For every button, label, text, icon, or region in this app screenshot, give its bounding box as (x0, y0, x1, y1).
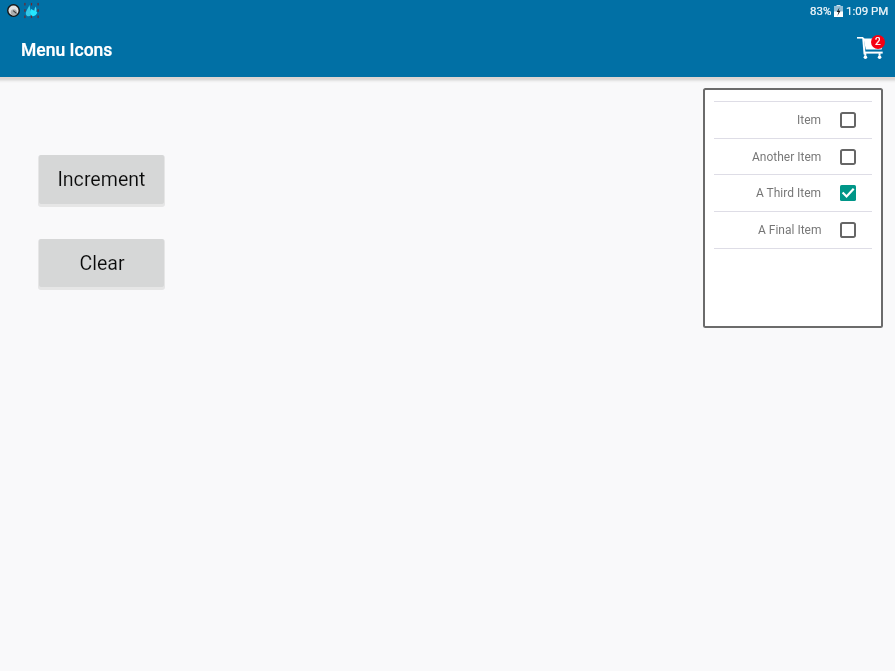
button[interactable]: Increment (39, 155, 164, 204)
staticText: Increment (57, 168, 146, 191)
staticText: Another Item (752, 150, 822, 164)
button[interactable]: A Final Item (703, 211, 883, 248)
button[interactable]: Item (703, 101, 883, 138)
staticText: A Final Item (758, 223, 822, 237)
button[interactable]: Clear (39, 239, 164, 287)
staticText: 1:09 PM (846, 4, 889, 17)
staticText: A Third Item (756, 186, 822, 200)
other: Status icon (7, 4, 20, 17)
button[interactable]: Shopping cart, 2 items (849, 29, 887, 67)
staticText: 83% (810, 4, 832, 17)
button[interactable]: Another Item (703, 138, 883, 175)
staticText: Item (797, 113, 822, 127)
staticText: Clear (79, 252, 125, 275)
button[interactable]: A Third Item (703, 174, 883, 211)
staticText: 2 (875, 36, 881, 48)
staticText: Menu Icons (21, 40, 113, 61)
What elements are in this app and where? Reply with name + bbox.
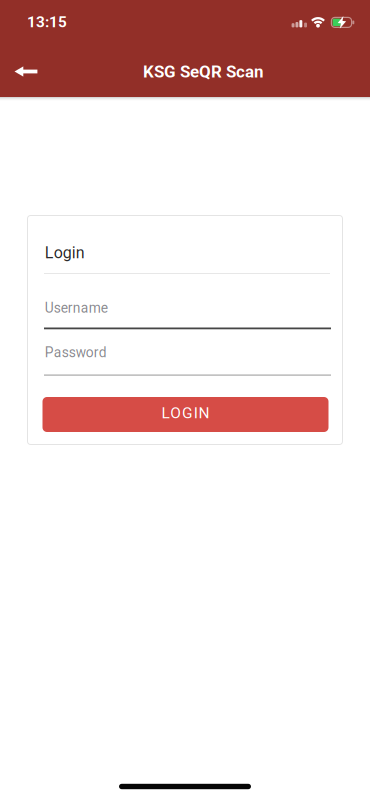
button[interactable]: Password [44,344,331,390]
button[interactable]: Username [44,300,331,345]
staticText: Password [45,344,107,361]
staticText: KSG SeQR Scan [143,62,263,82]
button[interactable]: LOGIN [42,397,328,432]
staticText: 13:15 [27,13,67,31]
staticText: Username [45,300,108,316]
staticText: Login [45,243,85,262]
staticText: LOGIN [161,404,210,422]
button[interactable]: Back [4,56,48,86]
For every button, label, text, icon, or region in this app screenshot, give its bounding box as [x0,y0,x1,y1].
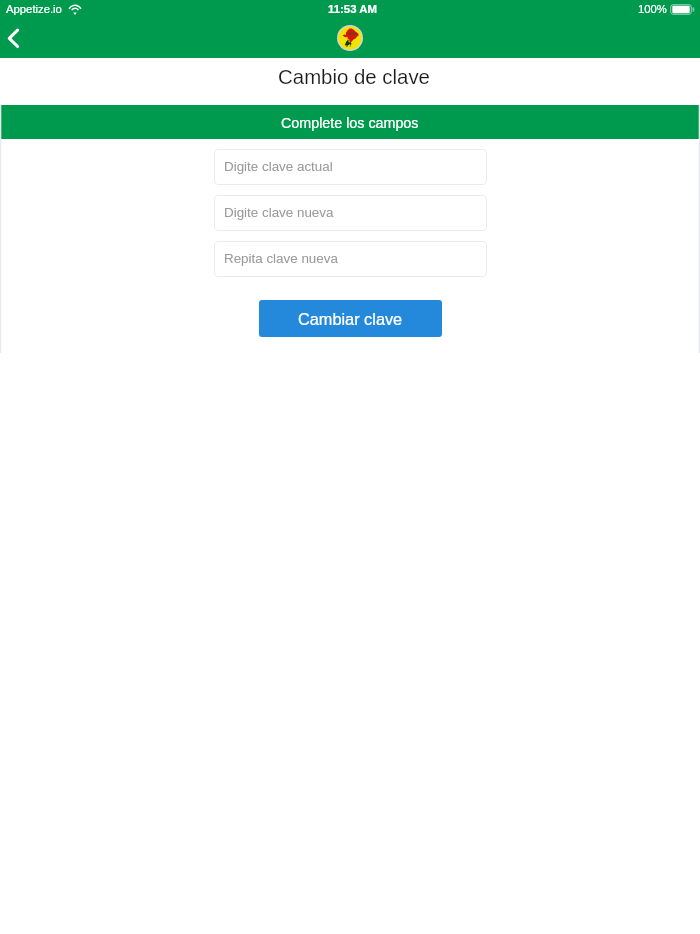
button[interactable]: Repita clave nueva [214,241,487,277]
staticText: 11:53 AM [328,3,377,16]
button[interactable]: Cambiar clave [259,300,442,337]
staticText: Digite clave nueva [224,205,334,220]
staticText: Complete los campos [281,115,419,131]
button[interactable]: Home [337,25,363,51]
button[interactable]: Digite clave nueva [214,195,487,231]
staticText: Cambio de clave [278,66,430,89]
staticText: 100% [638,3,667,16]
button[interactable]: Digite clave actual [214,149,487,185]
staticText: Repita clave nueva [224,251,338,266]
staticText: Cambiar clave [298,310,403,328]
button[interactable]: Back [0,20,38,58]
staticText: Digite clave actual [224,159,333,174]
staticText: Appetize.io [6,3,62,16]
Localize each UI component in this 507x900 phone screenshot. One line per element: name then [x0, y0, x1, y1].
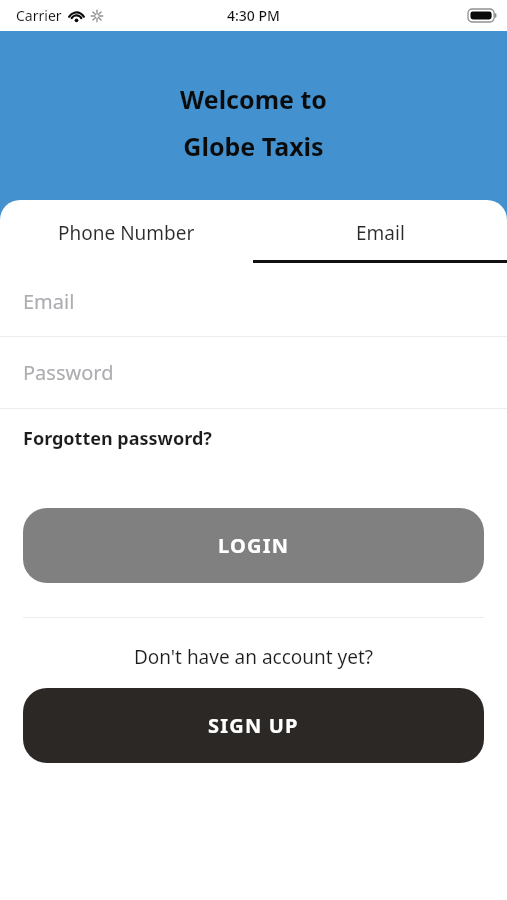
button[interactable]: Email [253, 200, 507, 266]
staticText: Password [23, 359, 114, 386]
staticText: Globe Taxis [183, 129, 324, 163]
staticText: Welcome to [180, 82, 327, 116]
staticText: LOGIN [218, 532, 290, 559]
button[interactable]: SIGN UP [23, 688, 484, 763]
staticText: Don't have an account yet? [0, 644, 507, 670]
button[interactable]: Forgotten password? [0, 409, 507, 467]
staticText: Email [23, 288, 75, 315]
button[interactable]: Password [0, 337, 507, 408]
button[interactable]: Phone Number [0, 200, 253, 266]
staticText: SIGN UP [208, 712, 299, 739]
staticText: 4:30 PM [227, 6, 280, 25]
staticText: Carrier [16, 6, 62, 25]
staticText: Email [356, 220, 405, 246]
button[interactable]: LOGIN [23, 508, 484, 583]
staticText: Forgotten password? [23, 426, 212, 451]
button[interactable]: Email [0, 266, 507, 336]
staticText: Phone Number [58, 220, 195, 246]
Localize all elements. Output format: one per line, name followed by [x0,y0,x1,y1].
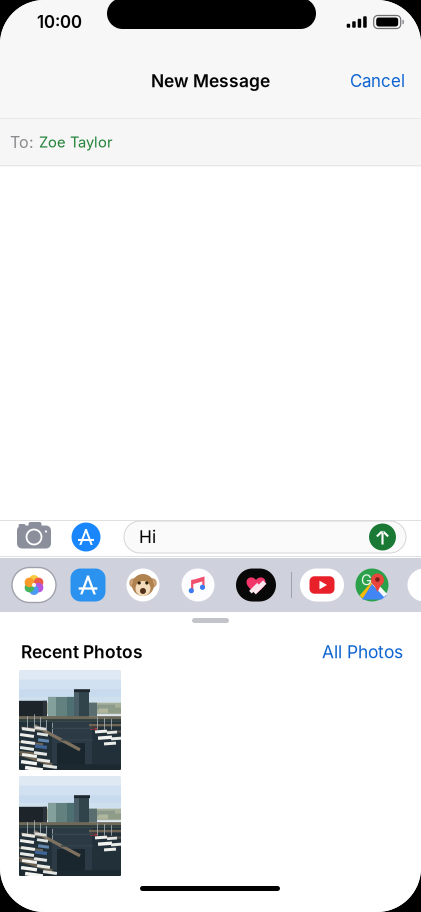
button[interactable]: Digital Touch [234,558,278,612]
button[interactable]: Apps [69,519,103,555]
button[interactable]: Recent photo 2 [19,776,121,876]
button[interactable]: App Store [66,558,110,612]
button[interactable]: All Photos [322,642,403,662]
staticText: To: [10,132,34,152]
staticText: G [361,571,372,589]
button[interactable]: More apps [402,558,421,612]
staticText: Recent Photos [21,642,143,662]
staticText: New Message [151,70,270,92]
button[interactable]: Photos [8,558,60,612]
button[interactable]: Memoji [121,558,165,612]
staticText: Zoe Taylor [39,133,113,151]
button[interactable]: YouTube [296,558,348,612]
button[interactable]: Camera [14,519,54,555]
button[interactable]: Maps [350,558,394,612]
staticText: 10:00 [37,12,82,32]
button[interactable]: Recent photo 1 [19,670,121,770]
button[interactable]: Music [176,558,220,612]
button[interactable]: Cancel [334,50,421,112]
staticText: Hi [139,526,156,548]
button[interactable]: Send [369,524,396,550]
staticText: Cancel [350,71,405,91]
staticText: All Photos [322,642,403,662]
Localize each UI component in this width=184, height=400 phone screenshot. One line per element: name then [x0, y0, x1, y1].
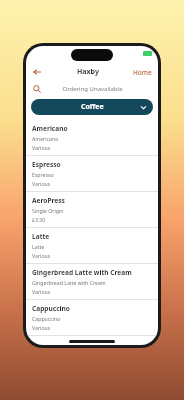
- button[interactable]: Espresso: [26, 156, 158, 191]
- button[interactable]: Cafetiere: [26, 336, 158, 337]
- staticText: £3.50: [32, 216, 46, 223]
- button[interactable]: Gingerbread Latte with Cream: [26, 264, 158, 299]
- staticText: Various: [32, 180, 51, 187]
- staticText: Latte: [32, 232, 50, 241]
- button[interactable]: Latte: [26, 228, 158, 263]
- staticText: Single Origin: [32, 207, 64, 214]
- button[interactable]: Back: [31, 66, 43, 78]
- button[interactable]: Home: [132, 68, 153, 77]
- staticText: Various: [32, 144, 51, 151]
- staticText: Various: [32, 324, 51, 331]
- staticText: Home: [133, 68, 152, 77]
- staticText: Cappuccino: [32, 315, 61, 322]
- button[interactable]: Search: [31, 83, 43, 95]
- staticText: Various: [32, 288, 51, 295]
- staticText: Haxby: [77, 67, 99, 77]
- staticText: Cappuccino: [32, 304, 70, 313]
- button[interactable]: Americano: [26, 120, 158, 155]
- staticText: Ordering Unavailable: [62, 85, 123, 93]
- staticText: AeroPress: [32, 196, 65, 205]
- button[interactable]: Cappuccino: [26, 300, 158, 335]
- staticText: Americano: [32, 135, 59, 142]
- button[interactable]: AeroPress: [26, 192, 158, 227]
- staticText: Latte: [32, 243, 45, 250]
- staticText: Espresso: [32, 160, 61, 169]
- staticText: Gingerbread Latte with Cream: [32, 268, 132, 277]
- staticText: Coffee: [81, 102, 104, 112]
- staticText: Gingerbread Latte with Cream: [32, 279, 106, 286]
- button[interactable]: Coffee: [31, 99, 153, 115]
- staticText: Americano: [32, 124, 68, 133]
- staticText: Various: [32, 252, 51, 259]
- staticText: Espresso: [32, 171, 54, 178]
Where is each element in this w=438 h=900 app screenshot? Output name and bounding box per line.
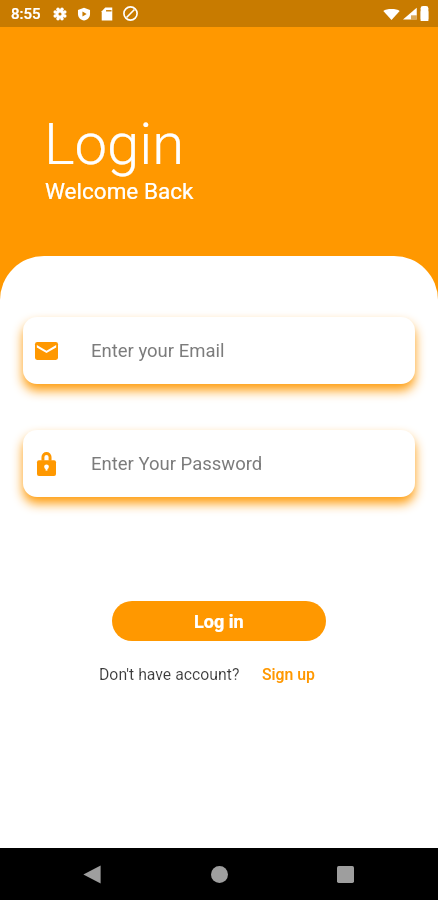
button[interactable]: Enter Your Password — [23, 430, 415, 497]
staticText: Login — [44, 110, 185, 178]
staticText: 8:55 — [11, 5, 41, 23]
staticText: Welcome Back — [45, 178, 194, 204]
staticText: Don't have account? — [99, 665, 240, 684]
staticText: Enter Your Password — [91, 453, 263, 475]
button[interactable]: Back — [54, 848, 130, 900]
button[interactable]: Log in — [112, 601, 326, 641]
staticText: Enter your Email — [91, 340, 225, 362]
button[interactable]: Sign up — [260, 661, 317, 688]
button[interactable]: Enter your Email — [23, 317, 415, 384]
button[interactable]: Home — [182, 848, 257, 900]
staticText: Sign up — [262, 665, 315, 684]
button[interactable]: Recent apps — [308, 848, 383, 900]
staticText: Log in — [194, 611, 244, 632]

###

What the exercise asks: Nothing but the lines with "Number" should be returned, copied from the entries above.

Final answer:
button[interactable]: Phone Number [0, 200, 253, 266]
staticText: Phone Number [58, 220, 195, 246]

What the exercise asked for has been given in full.